Yes, nebbian, you've got it. That's exactly what I mean.
The speed reader site has to assume that since the date and time stored in the file is in UTC format (with the Z at the end.) So it works out that you are,for example, in approximately time zone GMT+10 (by your coordinates) and adds ten hours to each record in order to get an approximate "local" time.
This then allows the site to split files into multiple sessions over multiple days.
Which is all stuffed up if your dates have been modified by the software. You end up getting 20 hours added to the original date, ten by the site, and ten by something else (an old version of Realspeed maybe, or maybe some other thing.)
It seems like the present version of Realspeed doesn't do this, and I'm not even certain that the old one does this, but it seems like a possibility. I don't own GPSAR so I can't check that.
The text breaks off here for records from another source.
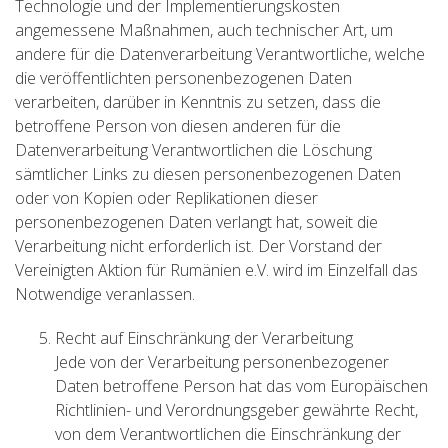
Technologie und der Implementierungskosten
angemessene Maßnahmen, auch technischer Art, um
andere für die Datenverarbeitung Verantwortliche, welche
die veröffentlichten personenbezogenen Daten
verarbeiten, darüber in Kenntnis zu setzen, dass die
betroffene Person von diesen anderen für die
Datenverarbeitung Verantwortlichen die Löschung
sämtlicher Links zu diesen personenbezogenen Daten
oder von Kopien oder Replikationen dieser
personenbezogenen Daten verlangt hat, soweit die
Verarbeitung nicht erforderlich ist. Der Vorstand der
Vereinigten Aktion für Rumänien e.V. wird im Einzelfall das
Notwendige veranlassen.
Recht auf Einschränkung der Verarbeitung
Jede von der Verarbeitung personenbezogener
Daten betroffene Person hat das vom Europäischen
Richtlinien- und Verordnungsgeber gewährte Recht,
von dem Verantwortlichen die Einschränkung der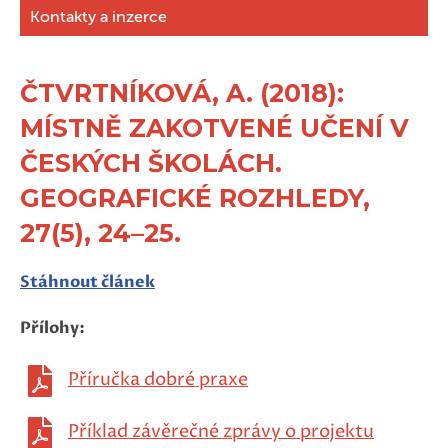
Kontakty a inzerce
ČTVRTNÍKOVÁ, A. (2018):
MÍSTNĚ ZAKOTVENÉ UČENÍ V
ČESKÝCH ŠKOLÁCH.
GEOGRAFICKÉ ROZHLEDY,
27(5), 24–25.
Stáhnout článek
Přílohy:
Příručka dobré praxe
Příklad závěrečné zprávy o projektu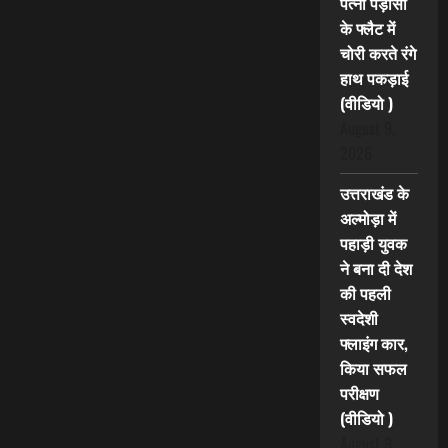
पत्नी पड़ोसी
के फ्लैट में
चोरी करते रंगे
हाथ पकड़ाई
(वीडियो )
August 9,
2026
उत्तराखंड के
अल्मोड़ा में
पहाड़ी युवक
ने बना दी देश
की पहली
स्वदेशी
फ्लाइंग कार,
किया सफल
परीक्षण
(वीडियो )
August 9,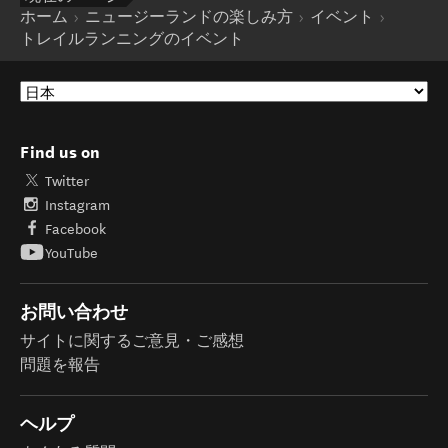
ホーム
ニュージーランドの楽しみ方
イベント
トレイルランニングのイベント
Find us on
Twitter
Instagram
Facebook
YouTube
お問い合わせ
サイトに関するご意見・ご感想
問題を報告
ヘルプ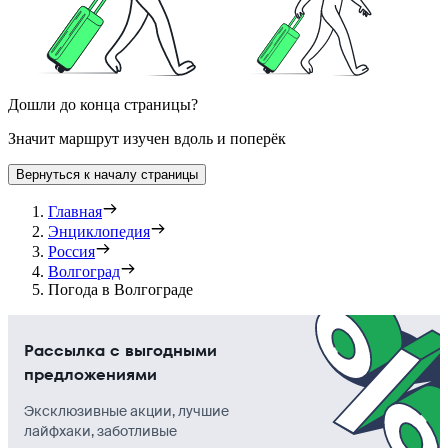
Дошли до конца страницы?
Значит маршрут изучен вдоль и поперёк
Вернуться к началу страницы
Главная
Энциклопедия
Россия
Волгоград
Погода в Волгограде
Рассылка с выгодными
предложениями
Эксклюзивные акции, лучшие
лайфхаки, заботливые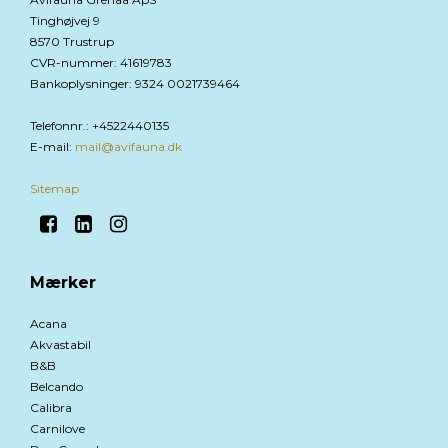
Tinghøjvej 9
8570 Trustrup
CVR-nummer
:
41619783
Bankoplysninger
:
9324 0021739464
Telefonnr.
:
+4522440135
E-mail
:
mail@avifauna.dk
Sitemap
Mærker
Acana
Akvastabil
B&B
Belcando
Calibra
Carnilove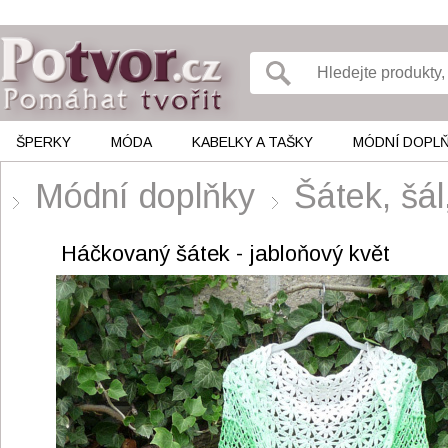
ŠPERKY
MÓDA
KABELKY A TAŠKY
MÓDNÍ DOPL
Módní doplňky
Šátek, šá
Háčkovaný šátek - jabloňový květ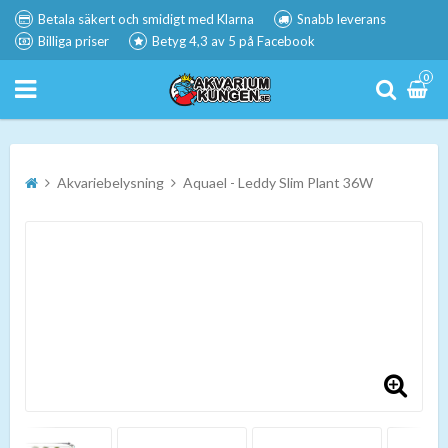
Betala säkert och smidigt med Klarna
Snabb leverans
Billiga priser
Betyg 4,3 av 5 på Facebook
0
Akvariebelysning
Aquael - Leddy Slim Plant 36W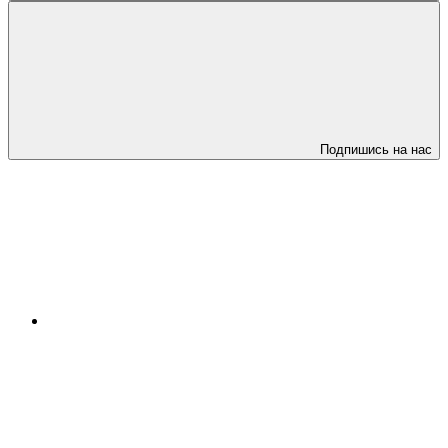
Подпишись на нас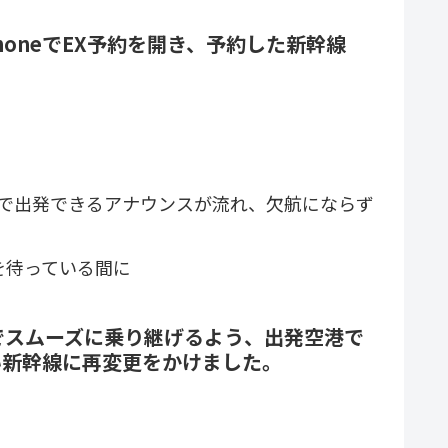
oneでEX予約を開き、予約した新幹線
。
れで出発できるアナウンスが流れ、欠航にならず
を待っている間に
駅でスムーズに乗り継げるよう、出発空港で
い新幹線に再変更をかけました。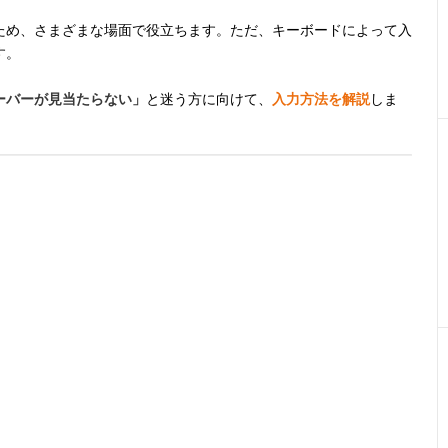
ため、さまざまな場面で役立ちます。ただ、キーボードによって入
す。
ーバーが見当たらない」
と迷う方に向けて、
入力方法を解説
しま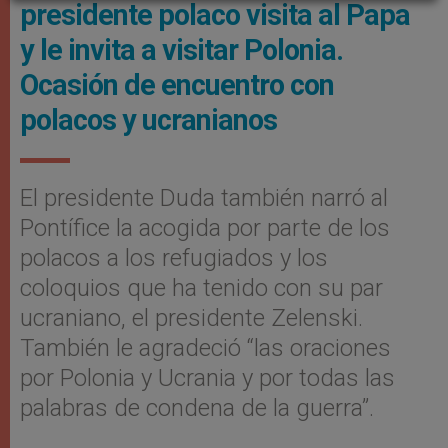
presidente polaco visita al Papa
y le invita a visitar Polonia.
Ocasión de encuentro con
polacos y ucranianos
El presidente Duda también narró al
Pontífice la acogida por parte de los
polacos a los refugiados y los
coloquios que ha tenido con su par
ucraniano, el presidente Zelenski.
También le agradeció “las oraciones
por Polonia y Ucrania y por todas las
palabras de condena de la guerra”.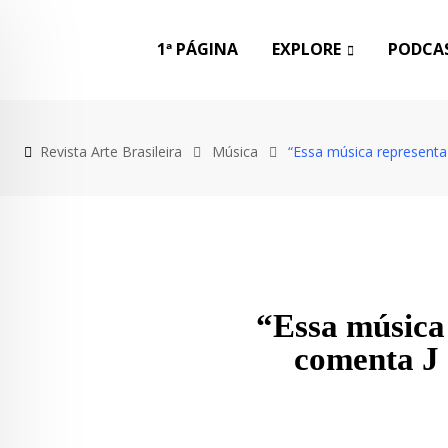
1ª PÁGINA
EXPLORE
PODCAS
Revista Arte Brasileira
Música
“Essa música representa
“Essa música
comenta J 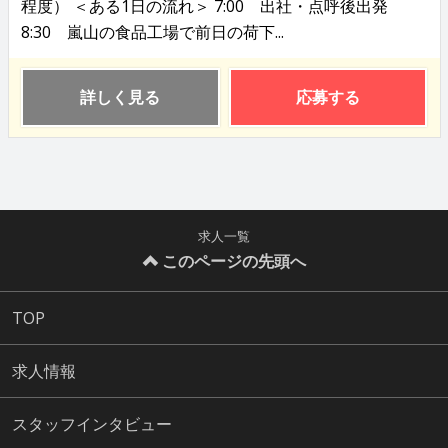
程度） ＜ある1日の流れ＞ 7:00 出社・点呼後出発
8:30 嵐山の食品工場で前日の荷下...
詳しく見る
応募する
求人一覧
このページの先頭へ
TOP
求人情報
スタッフインタビュー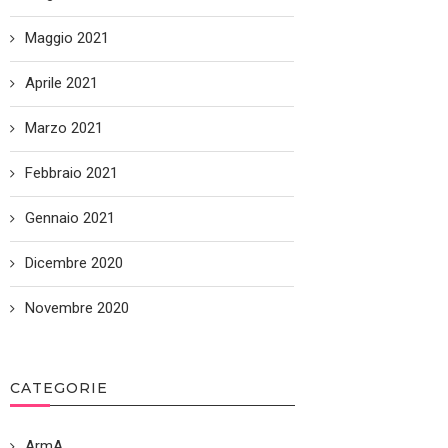
Maggio 2021
Aprile 2021
Marzo 2021
Febbraio 2021
Gennaio 2021
Dicembre 2020
Novembre 2020
CATEGORIE
ArmA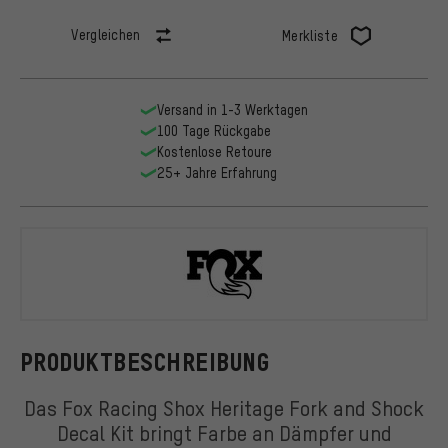
Vergleichen
Merkliste
Versand in 1-3 Werktagen
100 Tage Rückgabe
Kostenlose Retoure
25+ Jahre Erfahrung
Fox Racing 
PRODUKTBESCHREIBUNG
Das Fox Racing Shox Heritage Fork and Shock
Decal Kit bringt Farbe an Dämpfer und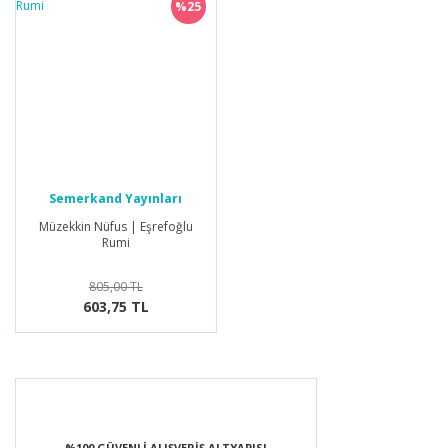
%25
Semerkand Yayınları
Müzekkin Nüfus | Eşrefoğlu
Rumi
805,00 TL
603,75 TL
%100 GÜVENLİ ALIŞVERİŞ ALTYAPISI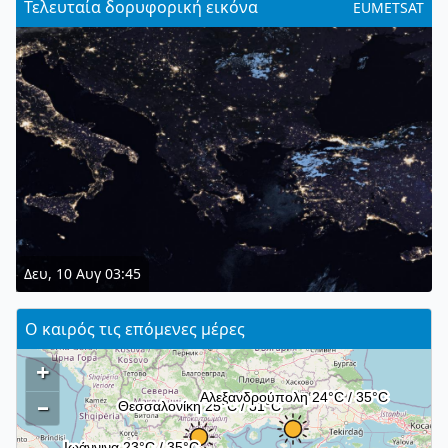
Τελευταία δορυφορική εικόνα
EUMETSAT
Δευ, 10 Αυγ 03:45
Ο καιρός τις επόμενες μέρες
+
–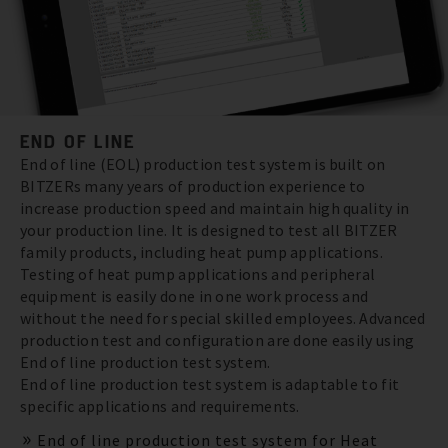
END OF LINE
End of line (EOL) production test system is built on
BITZERs many years of production experience to
increase production speed and maintain high quality in
your production line. It is designed to test all BITZER
family products, including heat pump applications.
Testing of heat pump applications and peripheral
equipment is easily done in one work process and
without the need for special skilled employees. Advanced
production test and configuration are done easily using
End of line production test system.
End of line production test system is adaptable to fit
specific applications and requirements.
End of line production test system for Heat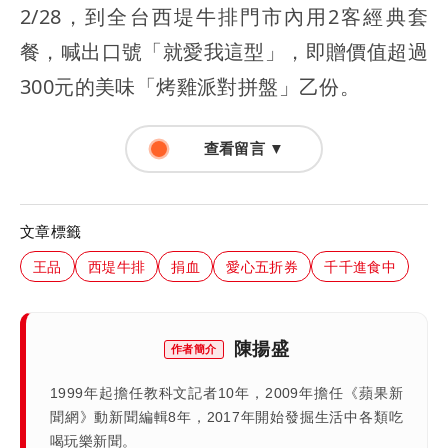
2/28，到全台西堤牛排門市內用2客經典套
餐，喊出口號「就愛我這型」，即贈價值超過
300元的美味「烤雞派對拼盤」乙份。
查看留言 ▼
文章標籤
王品
西堤牛排
捐血
愛心五折券
千千進食中
陳揚盛
作者簡介
1999年起擔任教科文記者10年，2009年擔任《蘋果新
聞網》動新聞編輯8年，2017年開始發掘生活中各類吃
喝玩樂新聞。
The real issue here is that old GPS's had their own timestamp modification, so the programs needed to implement a workaround so that different tracks could map to the same day. The correct solution is to set the GPS's to write the data in GMT, and never rewrite the date in the datafile.
You would only rewrite the date when displaying it on-screen -> which has the nice benefit of using a corrected timezone database, rather than the fudge factor of say +10.
I guess the problem is that the GPX file is presenting the date as GMT, when actually it is not GMT, and there is no way of knowing whether it is or not.
I could infer that the date is wrong, by guessing that people don't usually start windsurfing at 10pm, through to 2am, but that doesn't always work out.